As development materials, data from OpenSonar and the Spoken Dutch Corpus will be used. The intended pipeline will consist of four main components: (1) pre-processing of textual data, (2) linguistic feature extraction, (3) feature (vector) comparison, and (4) Bayesian statistical evaluation. Methods are found in the existing literature, using available software packages where possible. Once such a pipeline is available, it will allow for the discovery of further text features that contain information characterizing the author or speaker in this specific context. Finally, we focus on the Dutch language; there is little earlier work on Dutch, but as languages differ in their linguistic features, languages are also likely to vary –to some extent– in speaker- or author-dependent features.
Pragmatics for Explainable AI. Daniel Kostić (Postdoctoral researcher Human AI @ Institute for Philosophy)
AI systems are often used in data-driven decision-making without an explanation of how the AI makes those decisions. This explanatory opacity of AI is only partly a result of its profound complexity. The other part of the opacity problem stems from using explanatory norms that are too permissive, too restrictive, or incommensurable. I develop a heuristic for explainable AI which can deal with both the complexity of AI and plurality of explanatory norms. In dealing with the complexity of AI, I will apply my theory of topological explanations which provides necessary and sufficient conditions under which a highly abstract and complex mathematical network models are explanatory.
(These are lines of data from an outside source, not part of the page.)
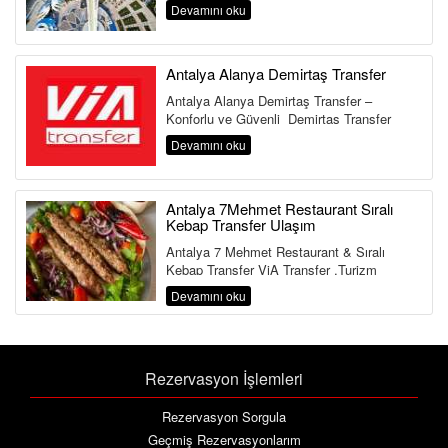
Antalya Aksu Transfer Hi...
Devamını oku
Antalya Alanya Demirtaş Transfer
Antalya Alanya Demirtaş Transfer –
Konforlu ve Güvenli Demirtaş Transfer
Hizmeti Antalya Havalimanı&...
Devamını oku
Antalya 7Mehmet Restaurant Sıralı
Kebap Transfer Ulaşım
Antalya 7 Mehmet Restaurant & Sıralı
Kebap Transfer ViA Transfer ,Turizm
Bakanlığı ve Ulaştırma Bakanlığına Bağlı ...
Devamını oku
Rezervasyon İşlemleri
Rezervasyon Sorgula
Geçmiş Rezervasyonlarım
In regard to plurality of explanatory norms in AI, I will build upon the idea that certain perspectival inferential patterns determine both the explanation seeking questions (or why-questions) and the space of possible answers to them.
Replacing irreplaceability: algorithmic profiling, AI, and the fear of fragmentation. Ilios Willemars (University Lecturer @ Leiden University Centre for the Arts in Society)
This presentation deals with work in progress on the concept of ‘replacement’ and on the anxiety to find oneself replaced, be it by a partner in a relationship, be it by a younger sibling, or be it through technological developments that make it possible to produce data doubles. Recognizing that the modern subject, the subject of Humanism, sees itself as essentially irreplaceable, I investigate how the discourse on replacement continues to impact us today. Claims of irreplaceability often come, paradoxically, with increasing anxieties about being replaced. One instance where this fear is visible is in discussions around AI. ‘What if AI replaces me at work?’ or ‘What if students replace their work for a work produced by ChatGPT?’. This presentation portrays some of the cultural context in which fears of replacement have become central, and proposes different concepts that may be more generative for addressing the anxieties of our time.